• **WHAT THIS TASK INVOLVES**: In the copy, include every entry exactly but none of the images.

Stored data entries
* * *

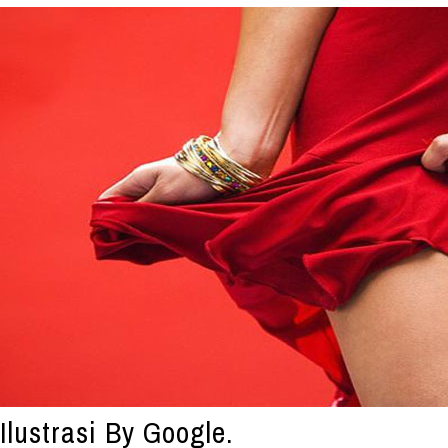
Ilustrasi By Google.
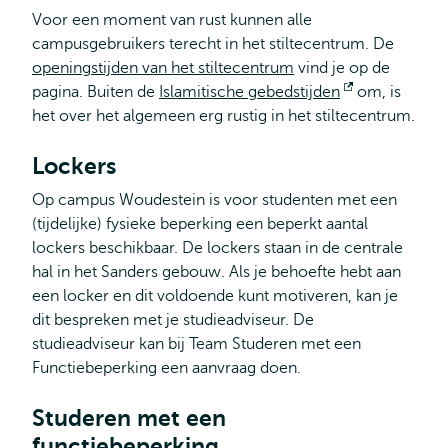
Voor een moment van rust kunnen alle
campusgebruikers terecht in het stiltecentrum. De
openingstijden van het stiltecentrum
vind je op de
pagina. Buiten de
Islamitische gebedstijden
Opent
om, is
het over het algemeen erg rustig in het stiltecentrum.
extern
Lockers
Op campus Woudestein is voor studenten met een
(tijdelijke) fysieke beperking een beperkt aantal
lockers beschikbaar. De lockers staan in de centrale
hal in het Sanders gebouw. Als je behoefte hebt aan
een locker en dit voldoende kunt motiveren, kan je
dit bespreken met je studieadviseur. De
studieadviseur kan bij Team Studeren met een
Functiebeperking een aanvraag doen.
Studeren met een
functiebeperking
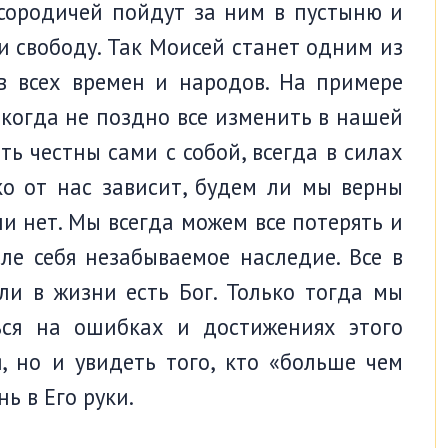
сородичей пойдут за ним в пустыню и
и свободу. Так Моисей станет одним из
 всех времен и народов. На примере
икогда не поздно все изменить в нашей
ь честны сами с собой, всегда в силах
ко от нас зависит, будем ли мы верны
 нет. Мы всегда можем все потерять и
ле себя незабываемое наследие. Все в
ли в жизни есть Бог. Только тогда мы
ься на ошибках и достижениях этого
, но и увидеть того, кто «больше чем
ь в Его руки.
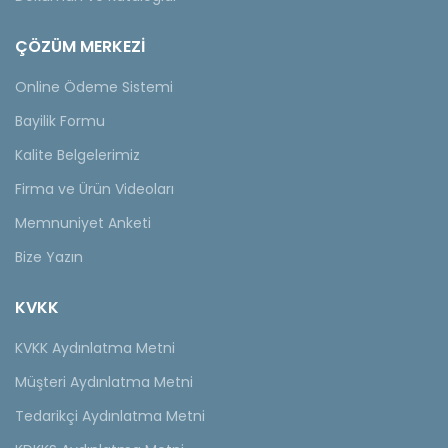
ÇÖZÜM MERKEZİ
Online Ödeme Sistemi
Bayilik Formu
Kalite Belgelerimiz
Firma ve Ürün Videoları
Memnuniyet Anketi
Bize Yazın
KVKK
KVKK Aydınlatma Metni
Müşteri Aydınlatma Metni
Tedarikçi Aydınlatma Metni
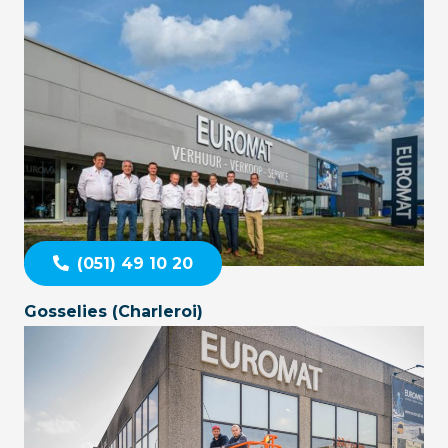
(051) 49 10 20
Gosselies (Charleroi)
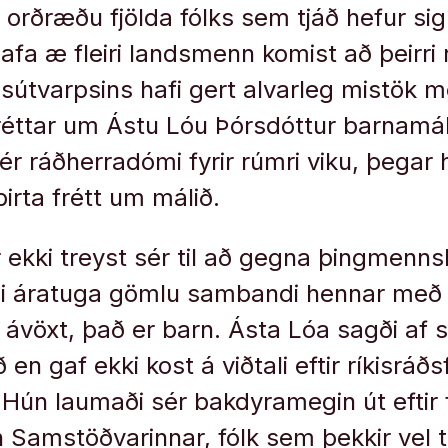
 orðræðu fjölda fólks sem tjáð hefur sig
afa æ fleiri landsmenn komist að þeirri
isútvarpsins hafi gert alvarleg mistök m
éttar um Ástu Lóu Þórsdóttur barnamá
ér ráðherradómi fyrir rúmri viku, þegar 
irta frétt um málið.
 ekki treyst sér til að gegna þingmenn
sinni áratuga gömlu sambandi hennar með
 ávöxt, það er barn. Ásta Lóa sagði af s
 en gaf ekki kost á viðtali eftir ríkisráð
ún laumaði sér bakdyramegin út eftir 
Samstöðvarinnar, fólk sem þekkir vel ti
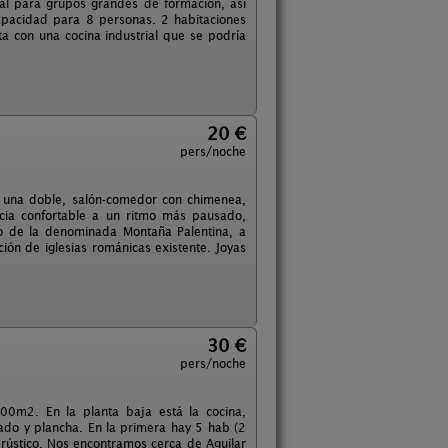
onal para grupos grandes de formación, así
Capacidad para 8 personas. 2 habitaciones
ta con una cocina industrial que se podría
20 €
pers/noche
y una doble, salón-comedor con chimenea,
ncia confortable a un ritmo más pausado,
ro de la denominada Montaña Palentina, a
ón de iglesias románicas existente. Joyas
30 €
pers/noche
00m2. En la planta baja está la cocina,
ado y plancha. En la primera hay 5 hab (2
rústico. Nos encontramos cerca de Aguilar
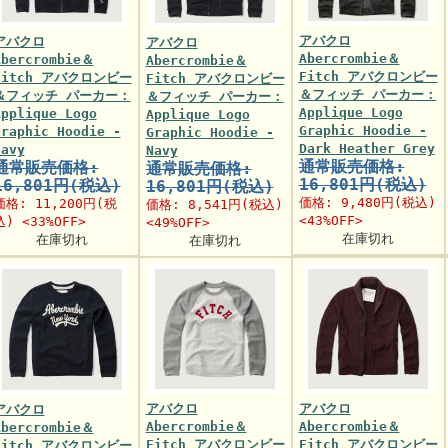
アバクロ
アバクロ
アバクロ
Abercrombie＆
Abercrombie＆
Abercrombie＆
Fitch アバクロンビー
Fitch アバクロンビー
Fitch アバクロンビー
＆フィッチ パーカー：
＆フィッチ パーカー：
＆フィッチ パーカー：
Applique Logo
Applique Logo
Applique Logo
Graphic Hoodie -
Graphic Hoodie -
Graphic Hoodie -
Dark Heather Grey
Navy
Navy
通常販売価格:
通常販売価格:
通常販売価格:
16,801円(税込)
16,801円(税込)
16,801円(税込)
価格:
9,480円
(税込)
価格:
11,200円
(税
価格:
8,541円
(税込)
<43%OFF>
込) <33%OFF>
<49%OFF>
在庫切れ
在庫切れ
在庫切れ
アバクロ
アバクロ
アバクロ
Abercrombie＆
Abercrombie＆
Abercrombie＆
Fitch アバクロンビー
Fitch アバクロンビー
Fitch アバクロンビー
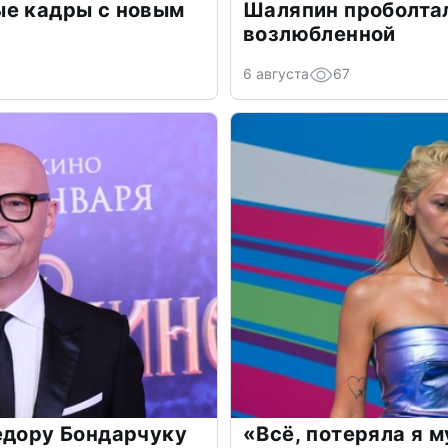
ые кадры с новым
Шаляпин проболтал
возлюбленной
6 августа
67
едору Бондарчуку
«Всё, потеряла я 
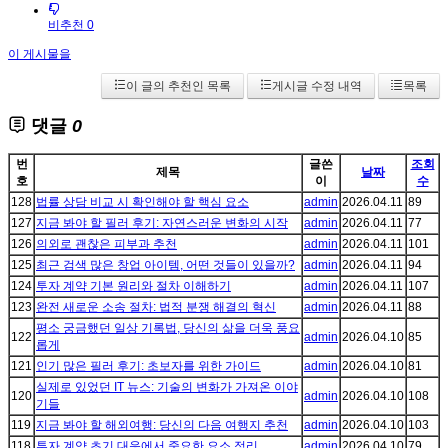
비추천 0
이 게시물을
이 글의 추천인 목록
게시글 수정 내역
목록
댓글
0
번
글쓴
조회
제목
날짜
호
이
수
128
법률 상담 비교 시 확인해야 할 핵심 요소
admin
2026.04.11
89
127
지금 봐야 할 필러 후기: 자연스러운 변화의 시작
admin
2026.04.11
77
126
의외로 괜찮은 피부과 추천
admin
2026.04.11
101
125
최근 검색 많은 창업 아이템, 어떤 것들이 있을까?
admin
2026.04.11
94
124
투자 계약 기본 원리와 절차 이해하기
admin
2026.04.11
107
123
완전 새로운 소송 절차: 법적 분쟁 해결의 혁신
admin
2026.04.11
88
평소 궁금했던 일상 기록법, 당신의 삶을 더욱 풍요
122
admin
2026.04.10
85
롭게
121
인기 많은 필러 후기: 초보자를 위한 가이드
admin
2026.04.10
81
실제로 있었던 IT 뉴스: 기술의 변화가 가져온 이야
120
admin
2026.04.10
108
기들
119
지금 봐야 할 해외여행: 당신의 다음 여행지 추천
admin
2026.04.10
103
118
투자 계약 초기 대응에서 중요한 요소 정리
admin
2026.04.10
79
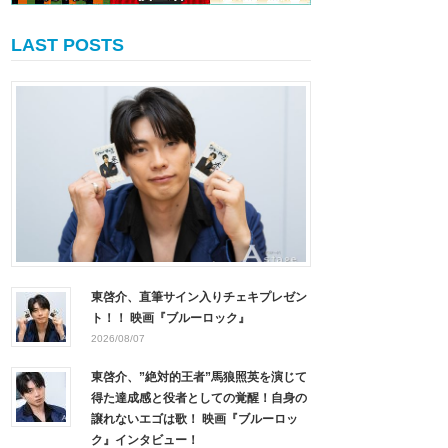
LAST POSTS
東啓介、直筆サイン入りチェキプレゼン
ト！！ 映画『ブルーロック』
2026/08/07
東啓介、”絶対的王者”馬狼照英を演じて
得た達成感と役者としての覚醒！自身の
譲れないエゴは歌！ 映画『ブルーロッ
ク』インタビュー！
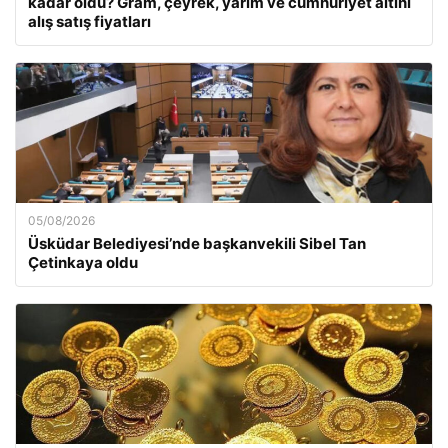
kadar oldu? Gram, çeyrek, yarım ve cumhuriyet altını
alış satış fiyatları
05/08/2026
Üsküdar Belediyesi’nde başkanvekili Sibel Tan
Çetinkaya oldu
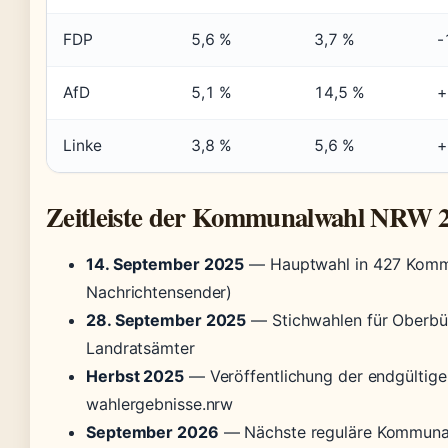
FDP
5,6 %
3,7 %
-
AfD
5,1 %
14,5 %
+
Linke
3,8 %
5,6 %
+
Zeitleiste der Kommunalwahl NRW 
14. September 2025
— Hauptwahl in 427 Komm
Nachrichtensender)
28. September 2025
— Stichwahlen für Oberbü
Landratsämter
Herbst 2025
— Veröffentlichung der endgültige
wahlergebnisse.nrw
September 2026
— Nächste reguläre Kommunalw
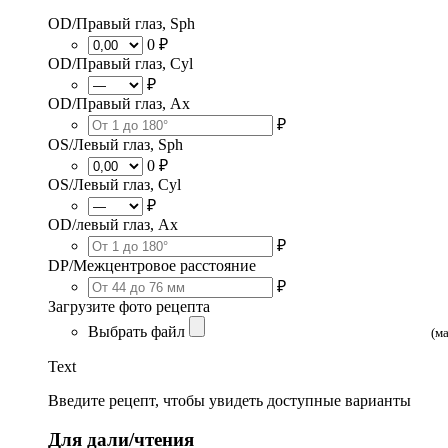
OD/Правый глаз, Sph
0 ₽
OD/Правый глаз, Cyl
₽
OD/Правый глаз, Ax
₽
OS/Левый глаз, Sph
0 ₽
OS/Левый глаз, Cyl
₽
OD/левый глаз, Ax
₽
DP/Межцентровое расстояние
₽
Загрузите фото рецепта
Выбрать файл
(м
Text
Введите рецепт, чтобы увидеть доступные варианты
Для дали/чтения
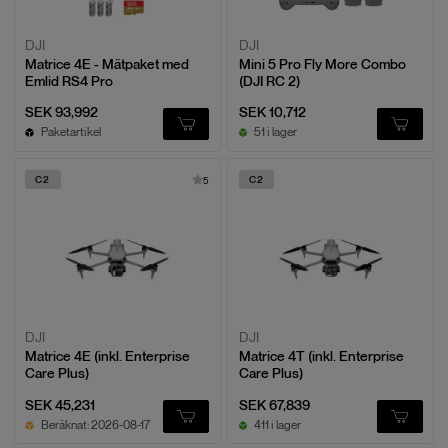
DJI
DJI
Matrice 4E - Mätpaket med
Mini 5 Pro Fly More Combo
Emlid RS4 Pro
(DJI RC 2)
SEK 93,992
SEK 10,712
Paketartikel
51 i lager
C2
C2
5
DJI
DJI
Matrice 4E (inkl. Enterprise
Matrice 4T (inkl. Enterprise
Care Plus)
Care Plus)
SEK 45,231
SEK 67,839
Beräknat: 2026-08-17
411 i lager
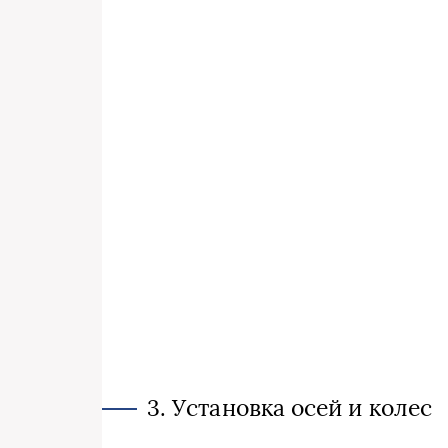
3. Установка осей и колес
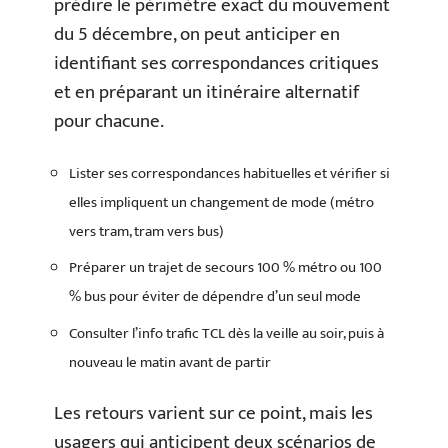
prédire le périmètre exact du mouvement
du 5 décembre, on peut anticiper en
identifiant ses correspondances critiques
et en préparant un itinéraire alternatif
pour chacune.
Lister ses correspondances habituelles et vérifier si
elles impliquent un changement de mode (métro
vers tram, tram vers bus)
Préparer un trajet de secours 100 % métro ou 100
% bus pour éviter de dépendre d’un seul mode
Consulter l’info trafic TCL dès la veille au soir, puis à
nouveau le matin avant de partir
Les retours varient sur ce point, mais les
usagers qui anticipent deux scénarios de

* * *

• **RESULT FOR THIS TASK**:
Ilustrasi By Google.
Voor een moment van rust kunnen alle
campusgebruikers terecht in het stiltecentrum. De
openingstijden van het stiltecentrum
vind je op de
pagina. Buiten de
Islamitische gebedstijden
Opent
om, is
het over het algemeen erg rustig in het stiltecentrum.
extern
Lockers
Op campus Woudestein is voor studenten met een
(tijdelijke) fysieke beperking een beperkt aantal
lockers beschikbaar. De lockers staan in de centrale
hal in het Sanders gebouw. Als je behoefte hebt aan
een locker en dit voldoende kunt motiveren, kan je
dit bespreken met je studieadviseur. De
studieadviseur kan bij Team Studeren met een
Functiebeperking een aanvraag doen.
Studeren met een
functiebeperking
сородичей пойдут за ним в пустыню и
и свободу. Так Моисей станет одним из
 всех времен и народов. На примере
икогда не поздно все изменить в нашей
ь честны сами с собой, всегда в силах
ко от нас зависит, будем ли мы верны
 нет. Мы всегда можем все потерять и
ле себя незабываемое наследие. Все в
ли в жизни есть Бог. Только тогда мы
ься на ошибках и достижениях этого
, но и увидеть того, кто «больше чем
ь в Его руки.
ÇÖZÜM MERKEZİ
Online Ödeme Sistemi
Bayilik Formu
Kalite Belgelerimiz
Firma ve Ürün Videoları
Memnuniyet Anketi
Bize Yazın
KVKK
KVKK Aydınlatma Metni
Müşteri Aydınlatma Metni
Tedarikçi Aydınlatma Metni
(051) 49 10 20
Gosselies (Charleroi)
 orðræðu fjölda fólks sem tjáð hefur sig
afa æ fleiri landsmenn komist að þeirri
isútvarpsins hafi gert alvarleg mistök m
éttar um Ástu Lóu Þórsdóttur barnamá
ér ráðherradómi fyrir rúmri viku, þegar 
irta frétt um málið.
 ekki treyst sér til að gegna þingmenn
sinni áratuga gömlu sambandi hennar með
 ávöxt, það er barn. Ásta Lóa sagði af s
 en gaf ekki kost á viðtali eftir ríkisráð
ún laumaði sér bakdyramegin út eftir 
Samstöðvarinnar, fólk sem þekkir vel ti
onal para grupos grandes de formación, así
Capacidad para 8 personas. 2 habitaciones
ta con una cocina industrial que se podría
20 €
pers/noche
y una doble, salón-comedor con chimenea,
ncia confortable a un ritmo más pausado,
ro de la denominada Montaña Palentina, a
ón de iglesias románicas existente. Joyas
30 €
pers/noche
00m2. En la planta baja está la cocina,
ado y plancha. En la primera hay 5 hab (2
rústico. Nos encontramos cerca de Aguilar
アバクロ
アバクロ
アバクロ
Abercrombie＆
Abercrombie＆
Abercrombie＆
Fitch アバクロンビー
Fitch アバクロンビー
Fitch アバクロンビー
＆フィッチ パーカー：
＆フィッチ パーカー：
＆フィッチ パーカー：
Applique Logo
Applique Logo
Applique Logo
Graphic Hoodie -
Graphic Hoodie -
Graphic Hoodie -
Dark Heather Grey
Navy
Navy
通常販売価格:
通常販売価格:
通常販売価格:
16,801円(税込)
16,801円(税込)
16,801円(税込)
価格:
9,480円
(税込)
価格:
11,200円
(税
価格:
8,541円
(税込)
<43%OFF>
込) <33%OFF>
<49%OFF>
在庫切れ
在庫切れ
在庫切れ
アバクロ
アバクロ
アバクロ
Abercrombie＆
Abercrombie＆
Abercrombie＆
Fitch アバクロンビー
Fitch アバクロンビー
Fitch アバクロンビー
ые кадры с новым
Шаляпин проболтал
возлюбленной
6 августа
67
едору Бондарчуку
«Всё, потеряла я 
비추천 0
이 게시물을
이 글의 추천인 목록
게시글 수정 내역
목록
댓글
0
번
글쓴
조회
제목
날짜
호
이
수
128
법률 상담 비교 시 확인해야 할 핵심 요소
admin
2026.04.11
89
127
지금 봐야 할 필러 후기: 자연스러운 변화의 시작
admin
2026.04.11
77
126
의외로 괜찮은 피부과 추천
admin
2026.04.11
101
125
최근 검색 많은 창업 아이템, 어떤 것들이 있을까?
admin
2026.04.11
94
124
투자 계약 기본 원리와 절차 이해하기
admin
2026.04.11
107
123
완전 새로운 소송 절차: 법적 분쟁 해결의 혁신
admin
2026.04.11
88
평소 궁금했던 일상 기록법, 당신의 삶을 더욱 풍요
122
admin
2026.04.10
85
롭게
121
인기 많은 필러 후기: 초보자를 위한 가이드
admin
2026.04.10
81
실제로 있었던 IT 뉴스: 기술의 변화가 가져온 이야
120
admin
2026.04.10
108
기들
119
지금 봐야 할 해외여행: 당신의 다음 여행지 추천
admin
2026.04.10
103
118
투자 계약 초기 대응에서 중요한 요소 정리
admin
2026.04.10
79
LAST POSTS
東啓介、直筆サイン入りチェキプレゼン
ト！！ 映画『ブルーロック』
2026/08/07
東啓介、”絶対的王者”馬狼照英を演じて
得た達成感と役者としての覚醒！自身の
譲れないエゴは歌！ 映画『ブルーロッ
ク』インタビュー！
kadar oldu? Gram, çeyrek, yarım ve cumhuriyet altını
alış satış fiyatları
05/08/2026
Üsküdar Belediyesi’nde başkanvekili Sibel Tan
Çetinkaya oldu
FDP
5,6 %
3,7 %
-
AfD
5,1 %
14,5 %
+
Linke
3,8 %
5,6 %
+
Zeitleiste der Kommunalwahl NRW 
14. September 2025
— Hauptwahl in 427 Komm
Nachrichtensender)
28. September 2025
— Stichwahlen für Oberbü
Landratsämter
Herbst 2025
— Veröffentlichung der endgültige
wahlergebnisse.nrw
September 2026
— Nächste reguläre Kommunalw
OD/Правый глаз, Sph
0 ₽
OD/Правый глаз, Cyl
₽
OD/Правый глаз, Ax
₽
OS/Левый глаз, Sph
0 ₽
OS/Левый глаз, Cyl
₽
OD/левый глаз, Ax
₽
DP/Межцентровое расстояние
₽
Загрузите фото рецепта
Выбрать файл
(м
Text
Введите рецепт, чтобы увидеть доступные варианты
Для дали/чтения
DJI
DJI
Matrice 4E - Mätpaket med
Mini 5 Pro Fly More Combo
Emlid RS4 Pro
(DJI RC 2)
SEK 93,992
SEK 10,712
Paketartikel
51 i lager
C2
C2
5
DJI
DJI
Matrice 4E (inkl. Enterprise
Matrice 4T (inkl. Enterprise
Care Plus)
Care Plus)
SEK 45,231
SEK 67,839
Beräknat: 2026-08-17
411 i lager
3. Установка осей и колес
prédire le périmètre exact du mouvement
du 5 décembre, on peut anticiper en
identifiant ses correspondances critiques
et en préparant un itinéraire alternatif
pour chacune.
Lister ses correspondances habituelles et vérifier si
elles impliquent un changement de mode (métro
vers tram, tram vers bus)
Préparer un trajet de secours 100 % métro ou 100
% bus pour éviter de dépendre d’un seul mode
Consulter l’info trafic TCL dès la veille au soir, puis à
nouveau le matin avant de partir
Les retours varient sur ce point, mais les
usagers qui anticipent deux scénarios de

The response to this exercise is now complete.